Monday, May. 19, 1975
Wallace's Revisionism
In a rambling talk to 25 foreign journalists visiting his office last March, Alabama Governor George Wallace expressed some of his views on international affairs. Said he: "I think we were fighting the wrong people, maybe, in World War II, and I say that with all due regard to the Soviet, ah, person here."
From Wallace, a World War II Army Air Forces flight engineer who had ten missions over Japan, that was quite a bombshell. He felt that if the U.S. had done more to cultivate the friendship of Germany and Japan after World War I instead of being antagonistic, "there wouldn't have been any Hitler." The Japanese, he declared, were "provoked to a certain extent by people, by interests in this country that helped to bring about Pearl Harbor." Without the war against the Axis powers, there would be today a "good buffer in the East against the Soviet and Chinese expansion plans."

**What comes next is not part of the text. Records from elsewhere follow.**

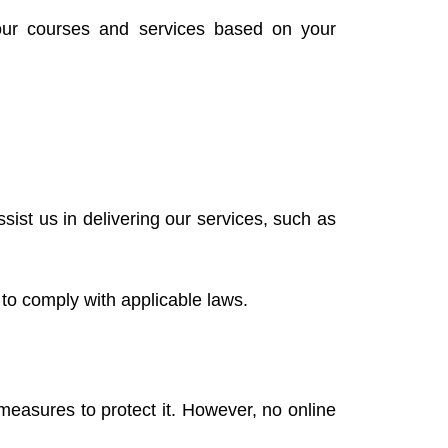
our courses and services based on your
ist us in delivering our services, such as
 to comply with applicable laws.
measures to protect it. However, no online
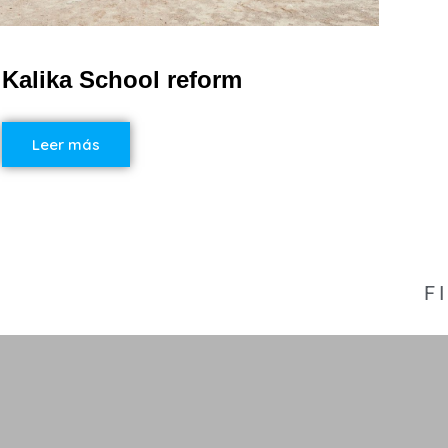
Kalika School reform
Leer más
F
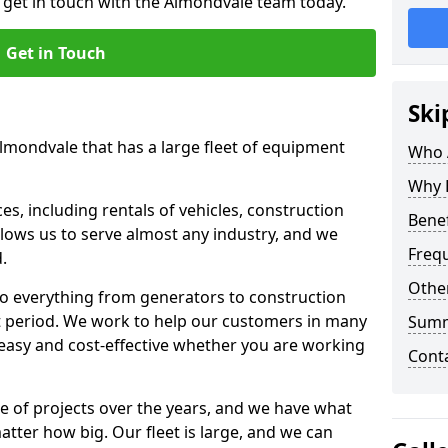
o get in touch with the Almondvale team today.
Get in Touch
Ski
Almondvale that has a large fleet of equipment
Who 
Why 
s, including rentals of vehicles, construction
Benef
llows us to serve almost any industry, and we
Freq
d.
Other
to everything from generators to construction
ct period. We work to help our customers in many
Sum
 easy and cost-effective whether you are working
Cont
e of projects over the years, and we have what
atter how big. Our fleet is large, and we can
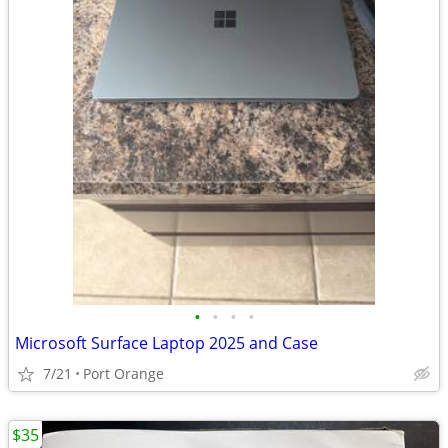
•
•
•
•
Microsoft Surface Laptop 2025 and Case
7/21
Port Orange
$35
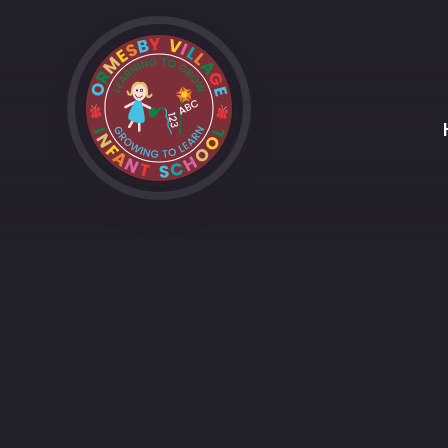
Skip to content ↓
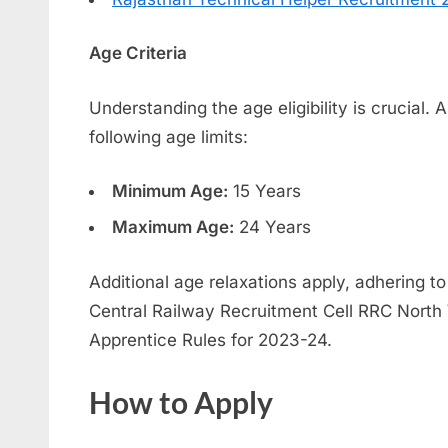
Age Criteria
Understanding the age eligibility is crucial.
following age limits:
Minimum Age:
15 Years
Maximum Age:
24 Years
Additional age relaxations apply, adhering to
Central Railway Recruitment Cell RRC North
Apprentice Rules for 2023-24.
How to Apply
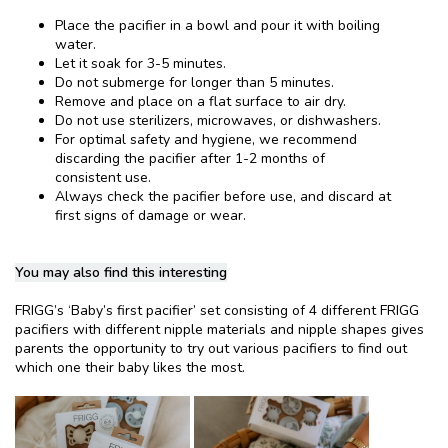
Place the pacifier in a bowl and pour it with boiling
water.
Let it soak for 3-5 minutes.
Do not submerge for longer than 5 minutes.
Remove and place on a flat surface to air dry.
Do not use sterilizers, microwaves, or dishwashers.
For optimal safety and hygiene, we recommend
discarding the pacifier after 1-2 months of
consistent use.
Always check the pacifier before use, and discard at
first signs of damage or wear.
You may also find this interesting
FRIGG’s ‘Baby’s first pacifier’ set consisting of 4 different FRIGG
pacifiers with different nipple materials and nipple shapes gives
parents the opportunity to try out various pacifiers to find out
which one their baby likes the most.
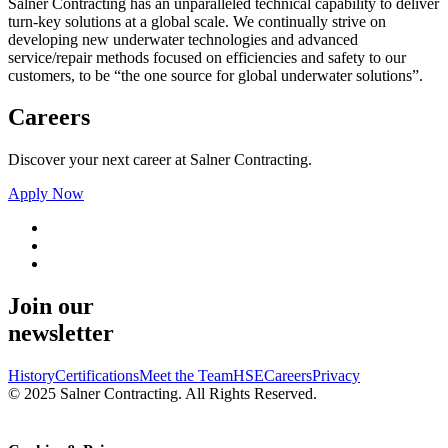
Salner Contracting has an unparalleled technical capability to deliver
turn-key solutions at a global scale. We continually strive on
developing new underwater technologies and advanced
service/repair methods focused on efficiencies and safety to our
customers, to be “the one source for global underwater solutions”.
Careers
Discover your next career at Salner Contracting.
Apply Now
Join our
newsletter
History
Certifications
Meet the Team
HSE
Careers
Privacy
© 2025 Salner Contracting. All Rights Reserved.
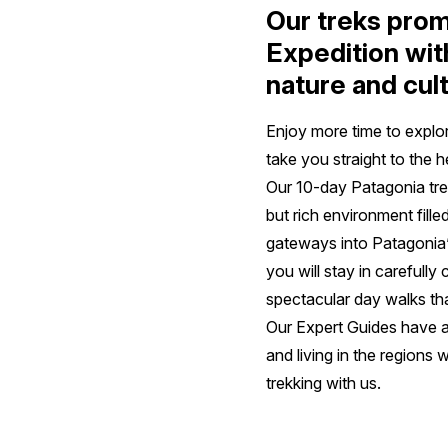
Our treks prom
Expedition wit
nature and cul
Enjoy more time to explo
take you straight to the 
Our 10-day Patagonia trek
but rich environment fill
gateways into Patagonia’s
you will stay in carefull
spectacular day walks tha
Our Expert Guides have a
and living in the regions w
trekking with us.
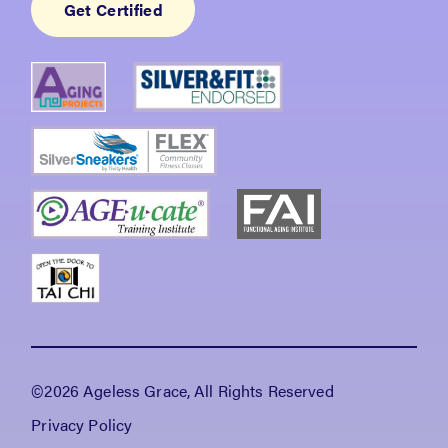
Get Certified
©2026 Ageless Grace, All Rights Reserved
Privacy Policy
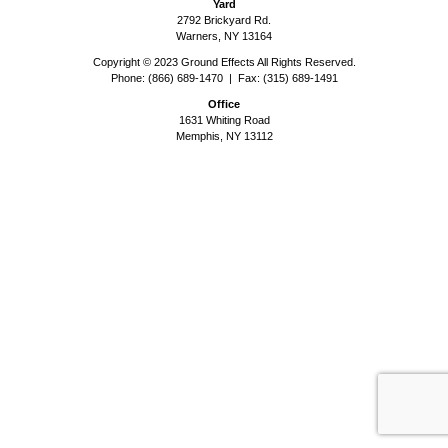
Yard
2792 Brickyard Rd.
Warners, NY 13164
Copyright © 2023 Ground Effects All Rights Reserved.
Phone: (866) 689-1470 | Fax: (315) 689-1491
Office
1631 Whiting Road
Memphis, NY 13112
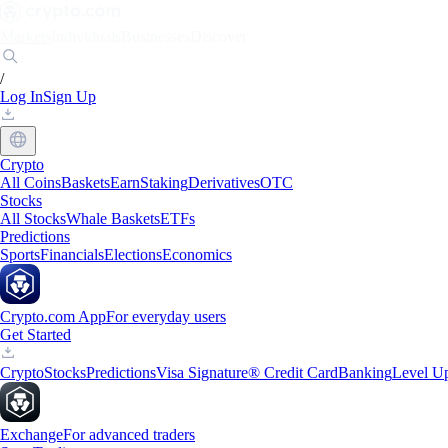
Markets
Individuals
Businesses
Discover
/
Log In
Sign Up
Crypto
All Coins
Baskets
Earn
Staking
Derivatives
OTC
Stocks
All Stocks
Whale Baskets
ETFs
Predictions
Sports
Financials
Elections
Economics
Crypto.com App
For everyday users
Get Started
Crypto
Stocks
Predictions
Visa Signature® Credit Card
Banking
Level U
Exchange
For advanced traders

Last week the Washington Post, which got a tape of the meeting, published some quotes, and Wallace rushed to amend the record, by coincidence on the 30th anniversary of V-E day. In World War II, he said, the U.S. was "fighting the right people, but our diplomacy led us to fight people who should have been our friends." That revision made Wallace's original statement sound more reasonable, but his remarks will add to the worry in the liberal and moderate wings of the Democratic Party, which are already alarmed by his steady rise in the presidential polls.